▶ _Task statement_: Going line by line through the listing below, count each line that includes the word "services", and reply with the count only.
------------------------------
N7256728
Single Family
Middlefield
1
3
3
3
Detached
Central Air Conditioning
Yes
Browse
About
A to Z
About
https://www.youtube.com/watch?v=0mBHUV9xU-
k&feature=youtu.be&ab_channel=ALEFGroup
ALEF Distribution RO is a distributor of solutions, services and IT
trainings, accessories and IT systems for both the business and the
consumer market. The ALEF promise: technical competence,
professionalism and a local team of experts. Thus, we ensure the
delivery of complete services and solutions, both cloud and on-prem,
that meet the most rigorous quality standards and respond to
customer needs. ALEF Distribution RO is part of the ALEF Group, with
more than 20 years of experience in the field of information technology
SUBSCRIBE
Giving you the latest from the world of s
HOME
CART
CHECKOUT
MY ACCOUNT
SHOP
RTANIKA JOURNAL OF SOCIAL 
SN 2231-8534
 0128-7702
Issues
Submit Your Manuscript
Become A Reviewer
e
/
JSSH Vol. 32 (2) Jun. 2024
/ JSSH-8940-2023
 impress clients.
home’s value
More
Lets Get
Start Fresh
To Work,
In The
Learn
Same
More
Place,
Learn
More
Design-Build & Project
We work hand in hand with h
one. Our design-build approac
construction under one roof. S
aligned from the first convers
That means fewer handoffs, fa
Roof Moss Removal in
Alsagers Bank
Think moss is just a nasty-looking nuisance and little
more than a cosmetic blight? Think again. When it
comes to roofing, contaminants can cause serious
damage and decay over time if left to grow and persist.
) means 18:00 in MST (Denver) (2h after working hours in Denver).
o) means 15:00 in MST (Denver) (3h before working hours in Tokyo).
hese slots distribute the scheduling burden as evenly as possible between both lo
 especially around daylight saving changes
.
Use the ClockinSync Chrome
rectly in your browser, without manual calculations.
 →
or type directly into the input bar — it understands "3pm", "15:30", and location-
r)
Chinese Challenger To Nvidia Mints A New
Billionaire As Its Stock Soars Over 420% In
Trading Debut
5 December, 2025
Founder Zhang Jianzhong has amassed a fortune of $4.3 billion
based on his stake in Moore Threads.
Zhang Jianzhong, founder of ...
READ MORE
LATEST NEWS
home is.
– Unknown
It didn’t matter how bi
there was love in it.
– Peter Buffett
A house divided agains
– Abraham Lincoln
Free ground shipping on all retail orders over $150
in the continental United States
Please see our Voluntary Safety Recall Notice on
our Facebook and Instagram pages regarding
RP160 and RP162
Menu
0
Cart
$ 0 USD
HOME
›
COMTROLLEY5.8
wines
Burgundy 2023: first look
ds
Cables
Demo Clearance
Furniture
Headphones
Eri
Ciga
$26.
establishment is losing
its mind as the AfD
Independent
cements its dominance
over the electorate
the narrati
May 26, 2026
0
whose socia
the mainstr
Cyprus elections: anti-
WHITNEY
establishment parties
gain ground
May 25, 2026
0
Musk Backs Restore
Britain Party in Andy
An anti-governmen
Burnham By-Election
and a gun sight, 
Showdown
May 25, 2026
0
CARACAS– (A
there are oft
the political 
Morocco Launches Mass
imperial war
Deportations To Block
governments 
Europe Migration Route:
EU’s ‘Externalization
------------------------------
▶ _Exercise answer_: 2